# Logistic Regression


Adapted from Jonathan Stray's risk-ratios repo
https://github.com/jstray/risk-ratios

In [1]:
import pandas as pd
import numpy as np

Consider this recent [Miami Herald story](https://www.miamiherald.com/sports/nfl/article258302943.html) about the hiring of Black head coaches in the NFL:

> The chances of landing an NFL head coaching position were three times better for white candidates compared to their non-white counterparts — even after including the most recent hires and controlling for age, number of opportunities, previous coaching position and years of experience in the league.
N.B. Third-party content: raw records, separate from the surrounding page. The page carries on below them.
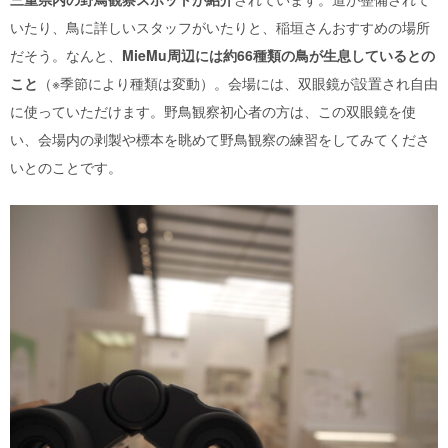
いたり、鳥に詳しいスタッフがいたりと、稲垣さんおすすめの場所
だそう。なんと、
MieMu周辺には約66種類の鳥が生息しているとの
こと
（※季節により種類は変動）
。
会場には、双眼鏡が設置され自由
に使っていただけます。野鳥観察初心者の方は、この双眼鏡を使
い、会場内の剥製や標本を眺めて野鳥観察の練習をしてみてくださ
いとのことです。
How do we get to this conclusion? Let's look at the data, which can be downloaded from the Herald [here](https://docs.google.com/spreadsheets/d/1lVPgIu7OKg40trVMnVlzg5EvnAByxXJCWQqGL1qDBis/edit#gid=0). For this exercise we'll use a slightly reformmated version of the data, with one row per candidate per year (candidates often apply for multiple jobs in the same year).

In [2]:
url = "https://raw.githubusercontent.com/jstray/risk-ratios/main/FINAL_coaches_by_year.csv"
df = pd.read_csv(url)

df

Unnamed: 0,Unit_of_Analysis,Coach_ID,Name,Age,Hired,Year,Number_of_Interviews_That_Year,Previous_Job,Previous_Job_Coded,NFL_Playing_Experience,NFL_Coaching_Experience,Total_NFL_Experience,Black,White,Minority,OC,DC,HC
0,Aaron Glenn 2021,1,Aaron Glenn,48,0,2021,1,Other NFL Job,5,15,8,23,1,0,1,0,0,0
1,Aaron Glenn 2022,1,Aaron Glenn,49,0,2022,2,Defensive Coordinator,4,15,9,24,1,0,1,0,1,0
2,Adam Gase 2015,2,Adam Gase,36,0,2015,5,Offensive Coordinator,3,0,12,12,0,1,0,1,0,0
3,Adam Gase 2016,2,Adam Gase,37,1,2016,4,Offensive Coordinator,3,0,13,13,0,1,0,1,0,0
4,Adam Gase 2019,2,Adam Gase,40,1,2019,2,Head Coach Previous Season,1,0,16,16,0,1,0,0,0,1
...,...,...,...,...,...,...,...,...,...,...,...,...,...,...,...,...,...,...
203,Vic Fangio 2018,119,Vic Fangio,59,0,2018,1,Defensive Coordinator,4,0,31,31,0,1,0,0,1,0
204,Vic Fangio 2019,119,Vic Fangio,60,1,2019,1,Defensive Coordinator,4,0,32,32,0,1,0,0,1,0
205,Vic Fangio 2022,119,Vic Fangio,63,0,2022,1,Head Coach Previous Season,1,0,35,35,0,1,0,0,0,1
206,Winston Moss 2018,120,Winston Moss,52,0,2018,1,Other NFL Job,5,11,12,23,1,0,1,0,0,0


# Exercise 1:  Exploratory pivot tables

In [3]:
piv = df.pivot_table(index='Hired', columns='White', aggfunc='count', values='Coach_ID')
display(piv)

# pct_hired = piv.apply(lambda x: x/sum(x)).round(2)
# display(pct_hired)

White,0,1
Hired,Unnamed: 1_level_1,Unnamed: 2_level_1
0,61,91
1,11,45


*  What does the pivot table above tell us?

👉 _(your answer here)_



### Now you try!
Create a few more pivot tables to help explain the probability of getting hired, for each pivot table you make...write a sentence explaining your takeaway. You can copy and paste the code from above and switch around the "index" and "columns" fields as needed.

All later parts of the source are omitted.